Männer rückten in der vergleichenden Wohlfahrtsstaatsforschung erstmals mit Aufkommen der Adult-worker-Norm nicht mehr nur als Ernährer, sondern auch als aktive Väter in den Fokus.[4] Die Adult-worker-Norm beschreibt zum einen den kontinuierlichen Anstieg der Frauenerwerbstätigkeit in Europa, wodurch sich die Notwendigkeit der Umverteilung der – zuvor hauptsächlich von Frauen verrichteten – Arbeit in der Familie ergeben hat. Zum anderen bezeichnet der Begriff einen Paradigmenwechsel auf politischer Ebene. Um den Folgen des demografischen Wandels entgegenwirken zu können, hat die Förderung der Erwerbstätigkeit von Frauen inzwischen hohe Bedeutung auf der Agenda der Europäischen Union und ihrer Mitgliedstaaten erlangt. Ebenso ist die Steigerung der Geburtenrate wichtiger geworden. Beide Ziele versuchen die Regierungen durch eine Verbesserung der Vereinbarkeit von Beruf und Familie zu erreichen, wobei die Suche nach geeigneten und die Erprobung von ergriffenen Maßnahmen noch andauert.

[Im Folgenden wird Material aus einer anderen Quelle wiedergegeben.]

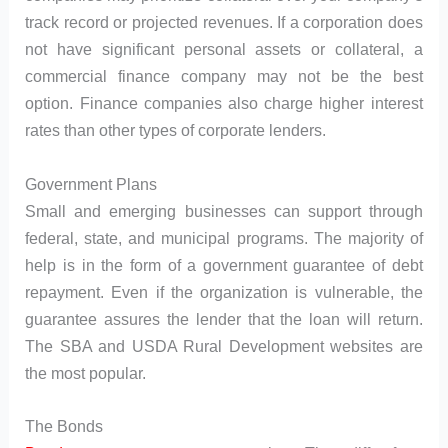
track record or projected revenues. If a corporation does
not have significant personal assets or collateral, a
commercial finance company may not be the best
option. Finance companies also charge higher interest
rates than other types of corporate lenders.
Government Plans
Small and emerging businesses can support through
federal, state, and municipal programs. The majority of
help is in the form of a government guarantee of debt
repayment. Even if the organization is vulnerable, the
guarantee assures the lender that the loan will return.
The SBA and USDA Rural Development websites are
the most popular.
The Bonds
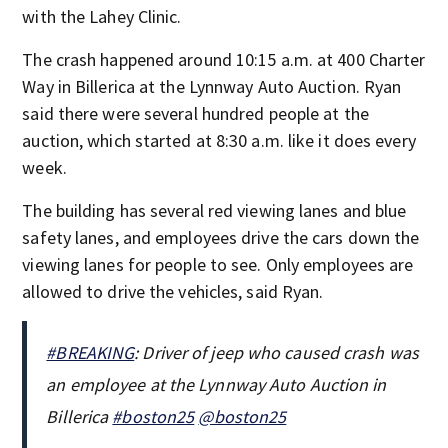
with the Lahey Clinic.
The crash happened around 10:15 a.m. at 400 Charter
Way in Billerica at the Lynnway Auto Auction. Ryan
said there were several hundred people at the
auction, which started at 8:30 a.m. like it does every
week.
The building has several red viewing lanes and blue
safety lanes, and employees drive the cars down the
viewing lanes for people to see. Only employees are
allowed to drive the vehicles, said Ryan.
#BREAKING
: Driver of jeep who caused crash was
an employee at the Lynnway Auto Auction in
Billerica
#boston25
@boston25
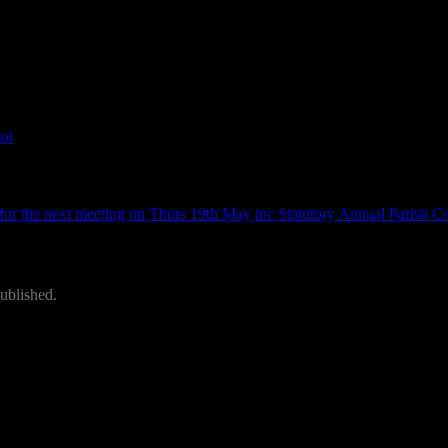
ng on 17th March – Wood Lane Comm Centre
ol
.
or the next meeting on Thurs 19th May inc Statutory Annual Parish C
ublished.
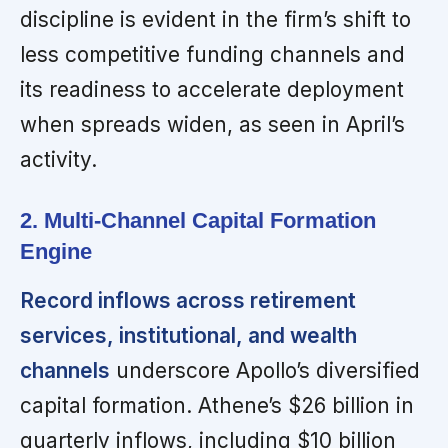
discipline is evident in the firm’s shift to
less competitive funding channels and
its readiness to accelerate deployment
when spreads widen, as seen in April’s
activity.
2. Multi-Channel Capital Formation
Engine
Record inflows across retirement
services, institutional, and wealth
channels
underscore Apollo’s diversified
capital formation. Athene’s $26 billion in
quarterly inflows, including $10 billion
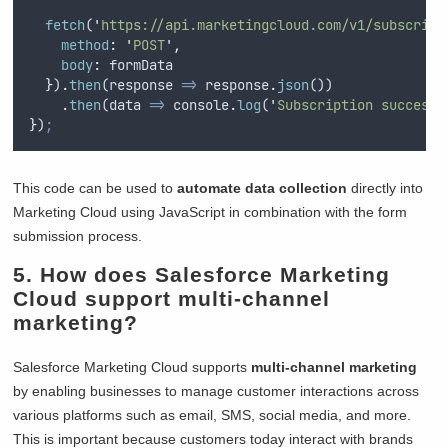
fetch
(
'
https://api.marketingcloud.com/v1/subscribe
method
:
'
POST
'
,
body
:
formData
}
)
.
then
(
response
=>
response
.
json
())
.
then
(
data
=>
console
.
log
(
'
Subscription successf
}
)
;
This code can be used to
automate data collection
directly into
Marketing Cloud using JavaScript in combination with the form
submission process.
5. How does Salesforce Marketing
Cloud support multi-channel
marketing?
Salesforce Marketing Cloud supports
multi-channel marketing
by enabling businesses to manage customer interactions across
various platforms such as email, SMS, social media, and more.
This is important because customers today interact with brands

Während im Mainstream der sozialwissenschaftlichen Debatte die Frage dominiert, in welcher Form Staat und Markt die Familie dafür in ihren Funktionen unterstützen können, ist in der geschlechtersensiblen Wohlfahrtsstaatsforschung die Forderung aufgekommen, Anreize dafür zu schaffen, dass Mütter auch innerhalb der Familie durch eine partnerschaftlichere Arbeitsteilung entlastet werden.[5] Nancy Fraser ging sogar so weit, Wohlfahrtsstaaten danach zu klassifizieren, inwieweit sie in der Lage sind, Väter zur Übernahme unbezahlter Familientätigkeiten zu bewegen.[6] Als ausschlaggebende Gründe für diese Zielsetzung dominieren hier allerdings nicht volkswirtschaftliche Überlegungen zur Bekämpfung des demografischen Wandels, sondern die Minimierung der Nachteile, die sich für Frauen aus der traditionellen geschlechtsspezifischen Arbeitsteilung ergeben. Verschiedene Politikbereiche sind in der geschlechtersensiblen Wohlfahrtsstaatsforschung seither daran gemessen worden, ob ihre Ausgestaltung zu mehr Gerechtigkeit in der Aufgabenteilung zwischen den Geschlechtern beiträgt. In Bezug auf Elternurlaubsregelungen ist dabei festgestellt worden, dass häufig Frauen den Elternurlaub in Anspruch nehmen, da sie meist weniger Geld verdienen als ihre Partner, deren Einkommen infolgedessen weniger entbehrlich ist. Des Weiteren gefährden zu lange "Urlaubszeiten“ die Arbeitsmarktanbindung von Frauen und damit ihre eigenständige Absicherung.[7] Gefordert werden deshalb als Vergütung ein Lohnersatz, eine nicht zu lange Dauer des Urlaubs, unterstützende Infrastruktur und zusätzliche Anreize für eine Inanspruchnahme durch Männer.[8]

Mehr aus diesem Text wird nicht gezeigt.